Ricordate, amici miei, non ci sono né cattive erbe, né uomini cattivi.
Ci sono solo cattivi coltivatori
Victor HUGO, Les Miserables
Ricordate, amici miei, non ci sono né cattive erbe, né uomini cattivi.
Ci sono solo cattivi coltivatori
Victor HUGO, Les Miserables
“Tu sei uno che ha sempre pensieri oscuri”. Con questa potente frase si delinea netto Salah.
Salah in arabo significa pace. Salah è un uomo mite, pacifico appunto e il suo equilibrio, da Imam, mitiga una folla di scentrati. Quelli di Les miserables, a Clichy-Montfermeil, periferia parigina, in una delle tante banlieu, non casualmente la stessa dove Hugo scrisse e dipinse, in un affresco ancora estremamente odierno e indelebile, i suoi Miserabili e dove, lo stesso geniale regista Ladj ly ricorda un'infanzia di scontri e polizia.

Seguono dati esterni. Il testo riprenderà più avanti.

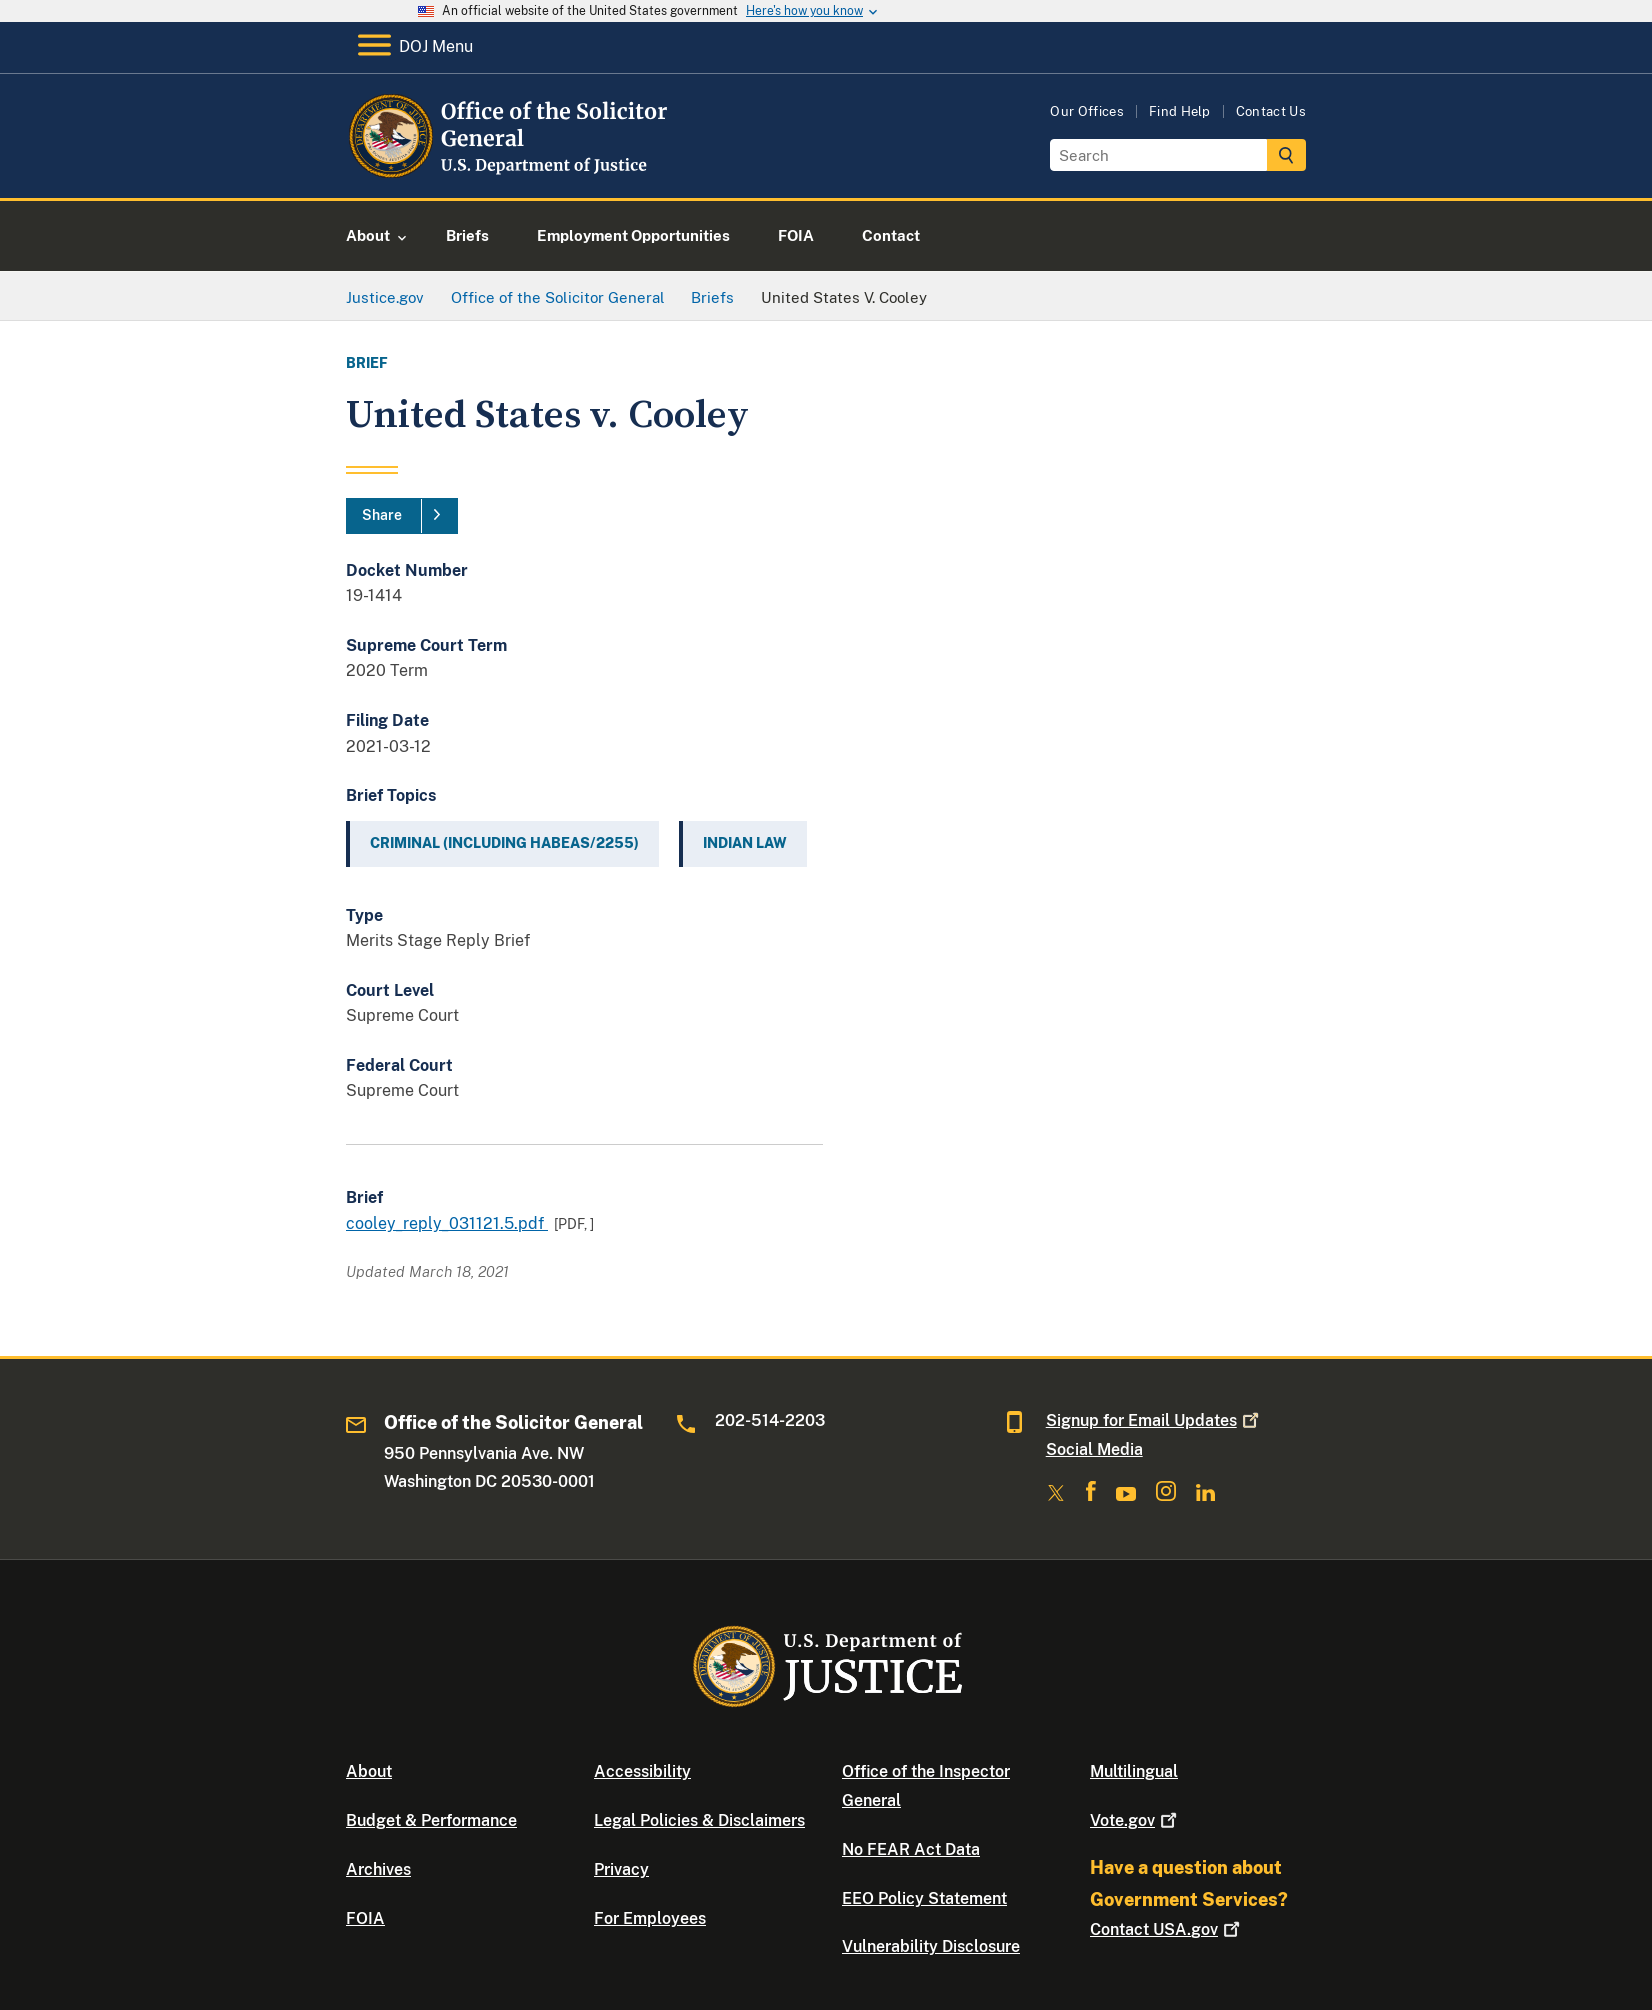 The image size is (1652, 2010). What do you see at coordinates (447, 1223) in the screenshot?
I see `cooley_reply_031121.5.pdf` at bounding box center [447, 1223].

Neri, mussulmani, piccoli teppisti, religiosi, fanatismo, zingari e rom, tutte le diversità si accentrano e permeano il quartiere, cercando una forma di personale sopravvivenza che, a volte, è impedita proprio da coloro che dovrebbero contribuire a mantenere l’ordine in luoghi decentrati sulle disuguaglianze che vi imperano sovrane. Siano esse sociali. Economiche. Etniche. Colpevole non solo lo stato, ma anche una sua emanazione che non si prodiga al dialogo, all'ascolto, ma nei casi raccontati semina ulteriore odio: la polizia.
Un’immagine su tutte: un bambino nero, con la faccia e l’occhio distrutto da uno sparo delle forze dell'ordine, seduto su un divano di masserizie e rifiuti urbani, quasi il suo corpo fosse roba da macero, tutt'uno col degrado che lo attornia, alle cui spalle si staglia un casermone tipo alveare di Scampia, di una Favela di San Paolo, o di Calcutta, per rendere universale il contesto, dove il più operoso dei suoi abitanti spaccia, mentre gli altri tentano di sopravvivergli.

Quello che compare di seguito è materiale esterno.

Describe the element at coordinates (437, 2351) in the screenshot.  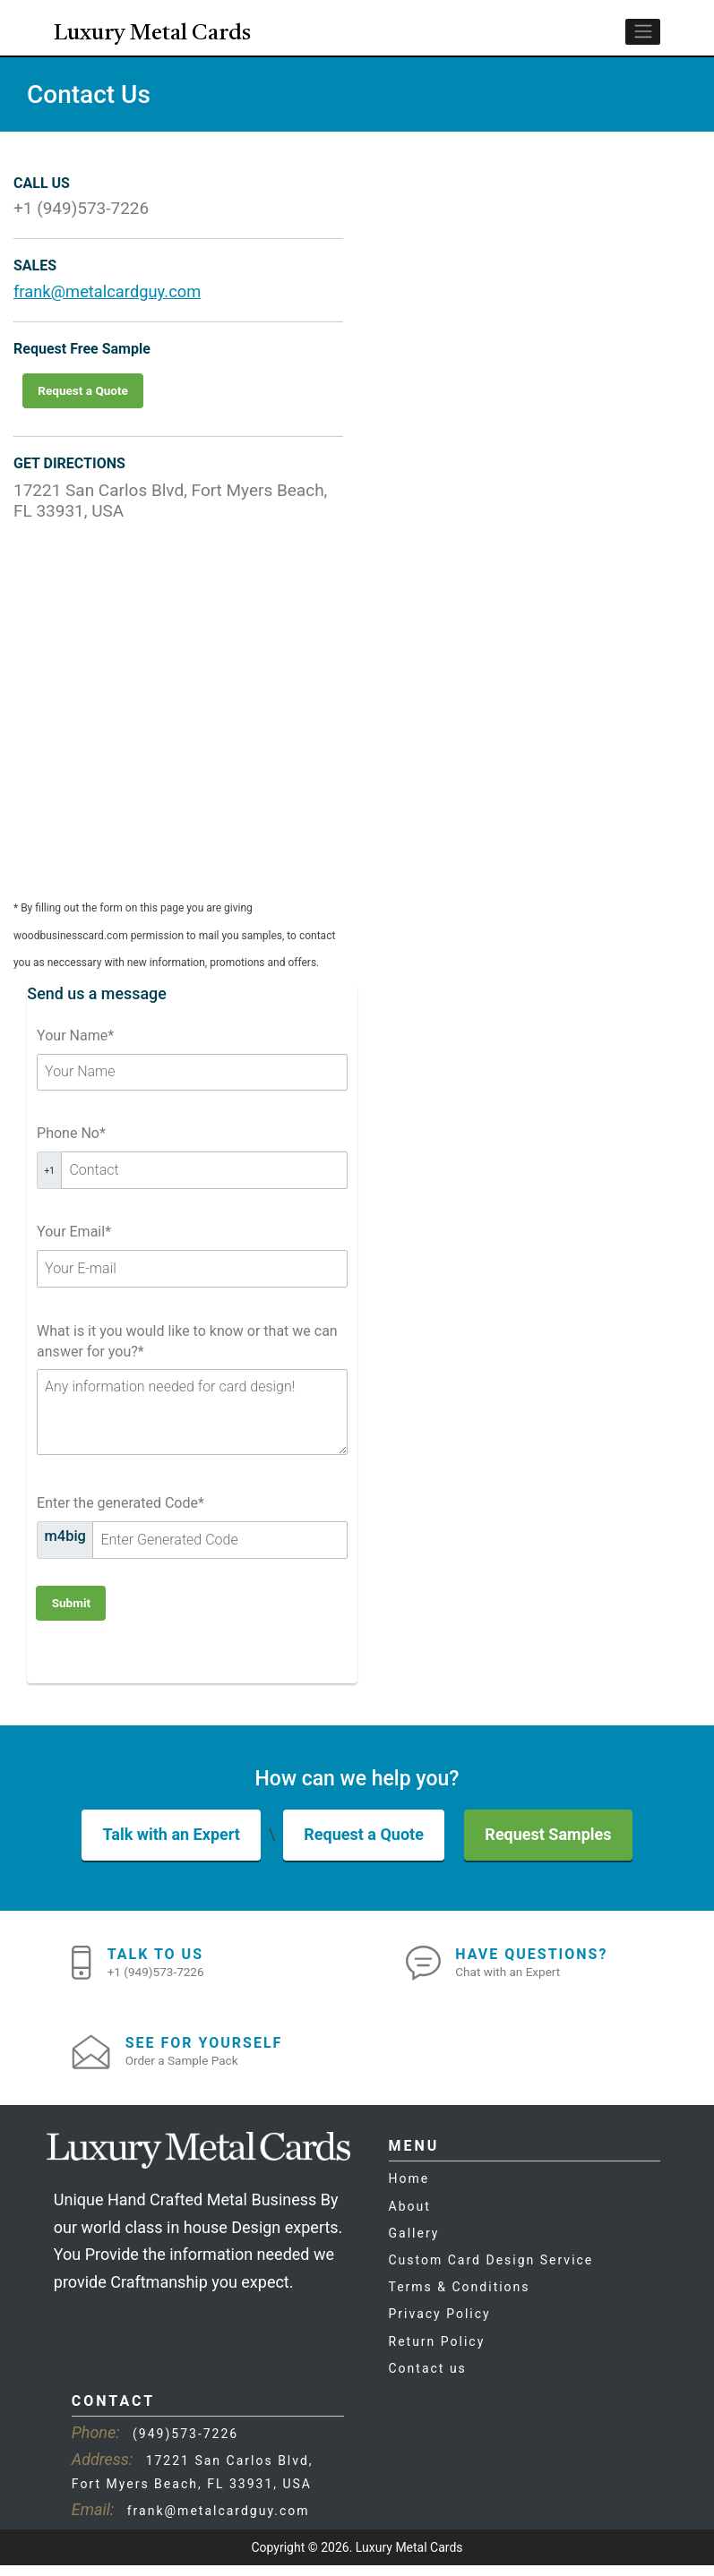 I see `Return Policy` at that location.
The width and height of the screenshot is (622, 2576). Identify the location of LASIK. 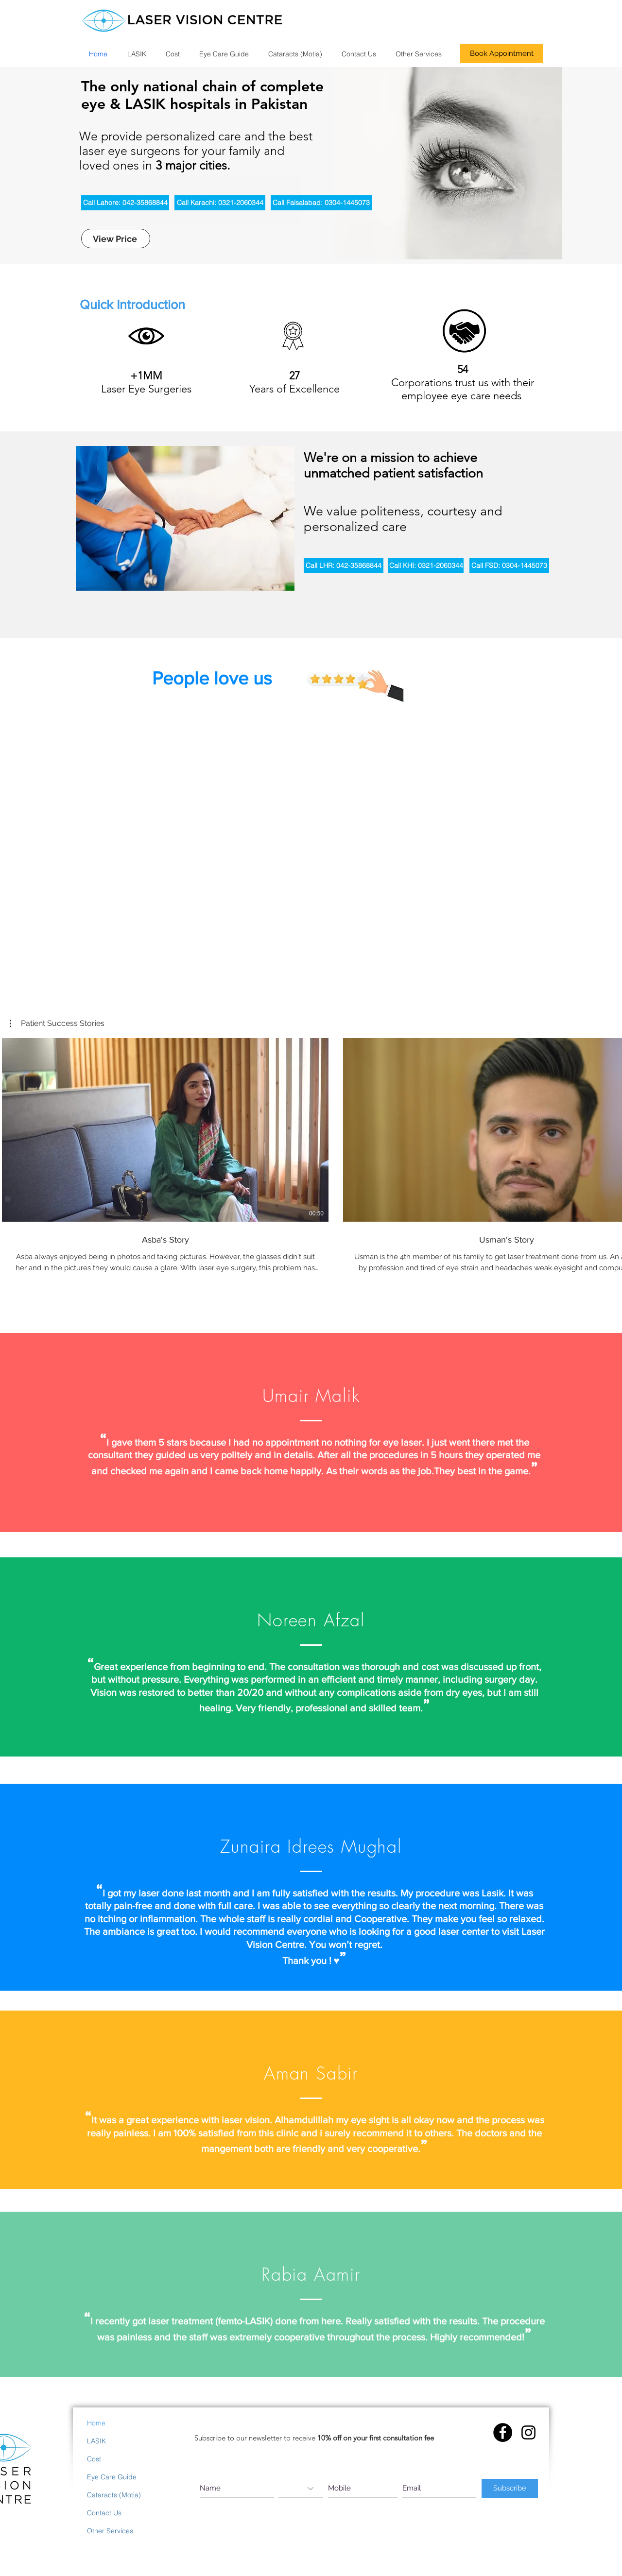 (96, 2441).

Tensione palpabile in tutto lo svolgimento, coadiuvata dalle musiche surreali, come le atmosfere stesse, dei Pink Noise. Ottima la suspence del film come della vita, in un momento in cui in America e nel resto del mondo, esplodono le proteste per il povero George, colpevole solo di essere vivo, nero e svantaggiato economicamente, oltre che socialmente ed epidermicamente, secondo i canoni malati di un mondo che oggi gira al contrario.

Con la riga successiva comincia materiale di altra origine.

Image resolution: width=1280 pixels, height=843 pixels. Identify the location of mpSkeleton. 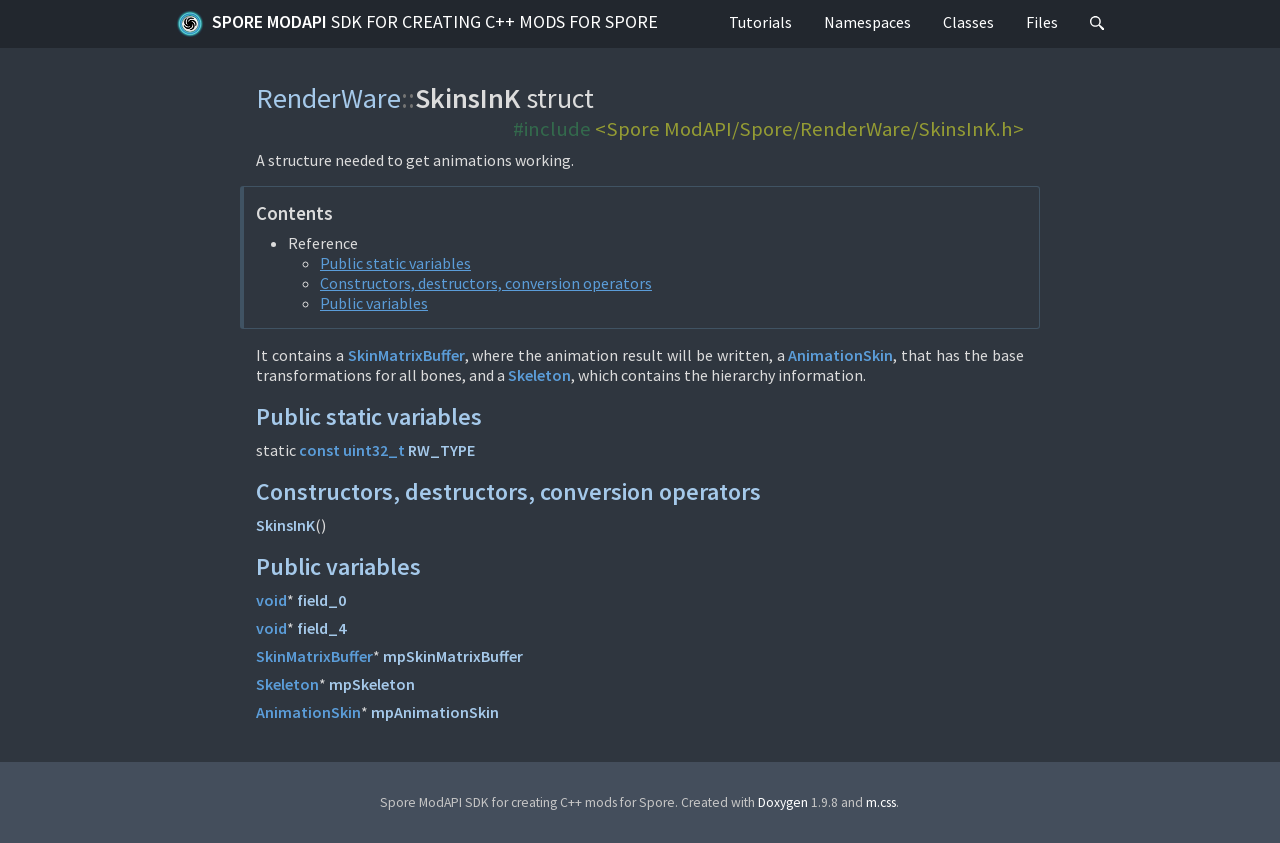 (372, 684).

Il film sui diritti delle minoranze oltre ad avento vinto molti premi, tra cui quello della giuria a Cannes 2019, assume quindi una valenza ancora più potente, armonica, intelligente, pur non essendo il primo interessante film sulle Banlieu parigine e le loro devastanti, unconnue o mistificate realtà.